- [ACTIVITY] Up to and including the line that contains "가상화폐 시세가 하락세를 보이고 있다.", repeat the entries below exactly from the first line on. Do not carry over any pictures.

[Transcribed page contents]
————

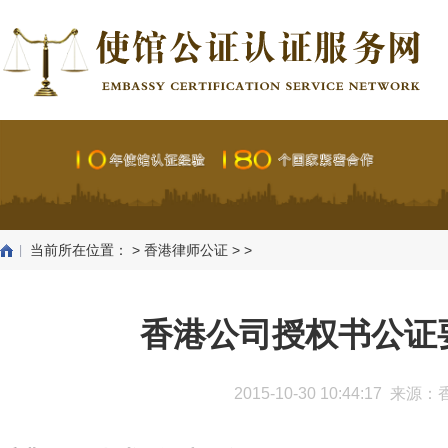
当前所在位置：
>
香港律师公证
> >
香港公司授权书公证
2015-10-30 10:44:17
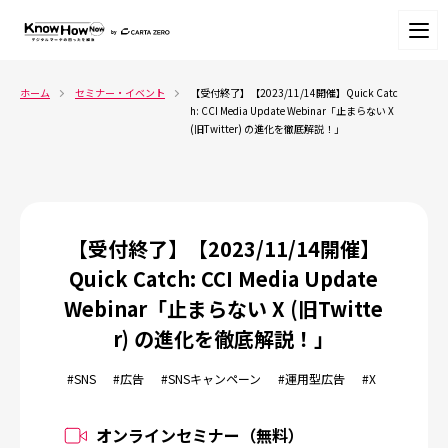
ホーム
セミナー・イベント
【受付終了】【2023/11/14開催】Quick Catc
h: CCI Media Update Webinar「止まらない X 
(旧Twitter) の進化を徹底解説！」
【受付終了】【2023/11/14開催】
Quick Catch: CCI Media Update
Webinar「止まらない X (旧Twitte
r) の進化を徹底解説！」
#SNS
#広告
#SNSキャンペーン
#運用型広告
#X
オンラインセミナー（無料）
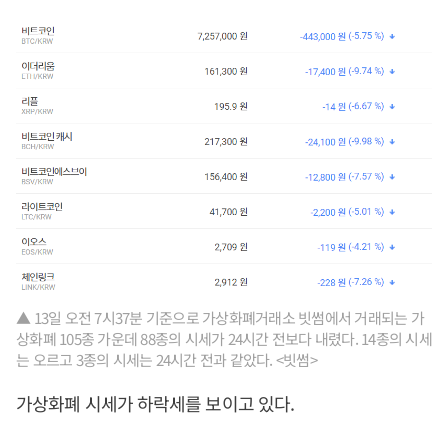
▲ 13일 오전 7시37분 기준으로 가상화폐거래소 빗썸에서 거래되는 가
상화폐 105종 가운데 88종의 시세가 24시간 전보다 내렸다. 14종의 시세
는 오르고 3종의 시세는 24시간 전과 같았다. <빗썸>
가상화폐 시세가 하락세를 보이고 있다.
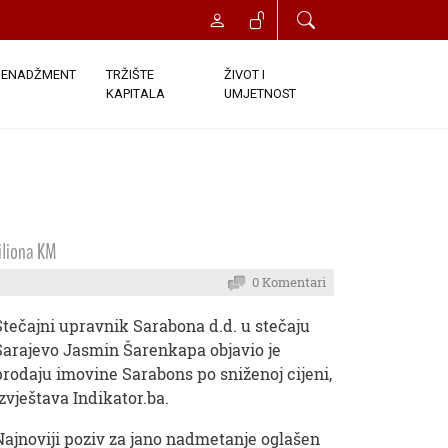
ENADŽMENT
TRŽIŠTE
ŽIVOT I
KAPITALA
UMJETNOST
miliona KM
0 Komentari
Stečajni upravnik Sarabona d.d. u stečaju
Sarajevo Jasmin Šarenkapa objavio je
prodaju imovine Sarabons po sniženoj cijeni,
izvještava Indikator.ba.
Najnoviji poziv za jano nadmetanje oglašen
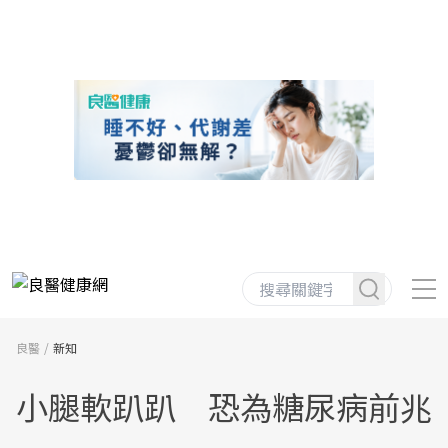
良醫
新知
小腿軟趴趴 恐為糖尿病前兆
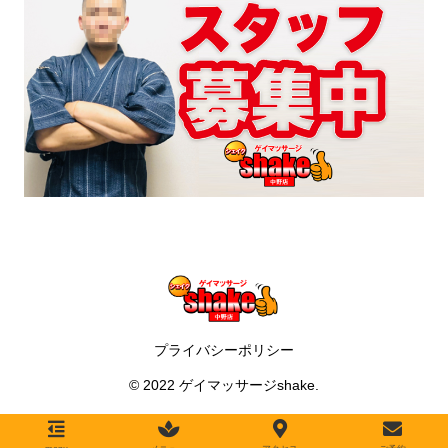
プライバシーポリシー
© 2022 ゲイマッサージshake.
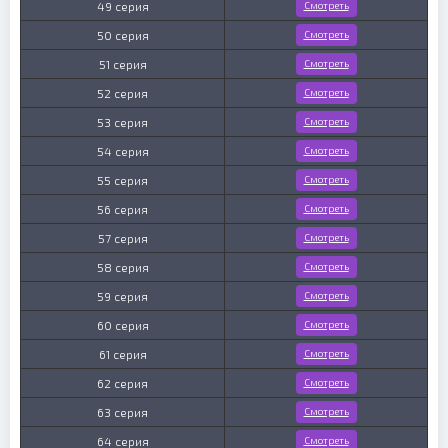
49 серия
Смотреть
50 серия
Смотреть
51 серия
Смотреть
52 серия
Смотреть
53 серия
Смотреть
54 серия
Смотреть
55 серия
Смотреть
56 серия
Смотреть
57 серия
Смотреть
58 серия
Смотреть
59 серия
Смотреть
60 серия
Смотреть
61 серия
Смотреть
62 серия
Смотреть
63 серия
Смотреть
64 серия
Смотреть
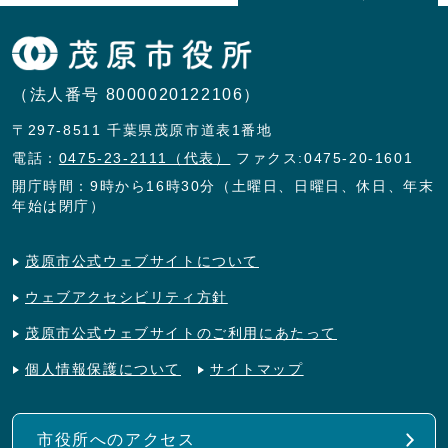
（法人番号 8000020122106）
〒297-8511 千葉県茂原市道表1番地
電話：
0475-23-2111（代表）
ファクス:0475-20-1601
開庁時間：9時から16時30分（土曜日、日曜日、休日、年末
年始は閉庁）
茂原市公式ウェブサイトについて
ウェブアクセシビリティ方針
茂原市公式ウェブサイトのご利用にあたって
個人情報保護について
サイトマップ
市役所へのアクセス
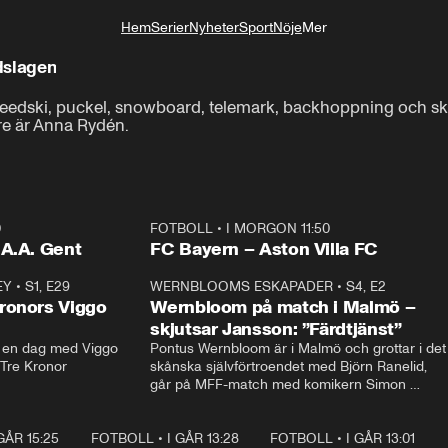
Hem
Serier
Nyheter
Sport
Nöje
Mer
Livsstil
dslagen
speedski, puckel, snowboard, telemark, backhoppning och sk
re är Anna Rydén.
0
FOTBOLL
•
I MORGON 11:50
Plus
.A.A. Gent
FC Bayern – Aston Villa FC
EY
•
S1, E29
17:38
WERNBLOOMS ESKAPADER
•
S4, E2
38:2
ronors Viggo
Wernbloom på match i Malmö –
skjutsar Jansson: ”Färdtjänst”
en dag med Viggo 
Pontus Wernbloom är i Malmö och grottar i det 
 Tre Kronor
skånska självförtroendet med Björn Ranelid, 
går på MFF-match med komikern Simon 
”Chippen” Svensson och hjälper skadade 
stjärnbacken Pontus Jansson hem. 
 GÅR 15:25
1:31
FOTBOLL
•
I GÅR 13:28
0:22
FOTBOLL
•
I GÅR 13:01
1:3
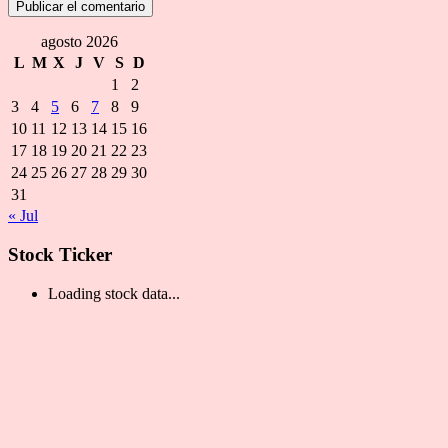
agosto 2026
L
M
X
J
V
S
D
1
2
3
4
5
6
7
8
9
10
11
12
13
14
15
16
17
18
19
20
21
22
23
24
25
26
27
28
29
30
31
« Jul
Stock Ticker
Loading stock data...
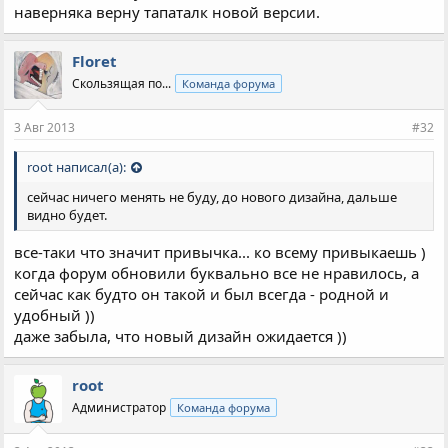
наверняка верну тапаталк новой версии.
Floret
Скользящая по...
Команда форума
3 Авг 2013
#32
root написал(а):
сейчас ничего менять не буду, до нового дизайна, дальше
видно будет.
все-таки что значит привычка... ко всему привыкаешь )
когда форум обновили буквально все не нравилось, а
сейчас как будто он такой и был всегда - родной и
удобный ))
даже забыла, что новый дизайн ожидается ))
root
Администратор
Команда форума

————

- [RESULT FOR THIS EXERCISE]
当前所在位置：
>
香港律师公证
> >
香港公司授权书公证
2015-10-30 10:44:17
ホーム
セミナー・イベント
【受付終了】【2023/11/14開催】Quick Catc
h: CCI Media Update Webinar「止まらない X 
(旧Twitter) の進化を徹底解説！」
【受付終了】【2023/11/14開催】
Quick Catch: CCI Media Update
Webinar「止まらない X (旧Twitte
r) の進化を徹底解説！」
#SNS
#広告
#SNSキャンペーン
#運用型広告
#X
オンラインセミナー（無料）
▲ 13일 오전 7시37분 기준으로 가상화폐거래소 빗썸에서 거래되는 가
상화폐 105종 가운데 88종의 시세가 24시간 전보다 내렸다. 14종의 시세
는 오르고 3종의 시세는 24시간 전과 같았다. <빗썸>
가상화폐 시세가 하락세를 보이고 있다.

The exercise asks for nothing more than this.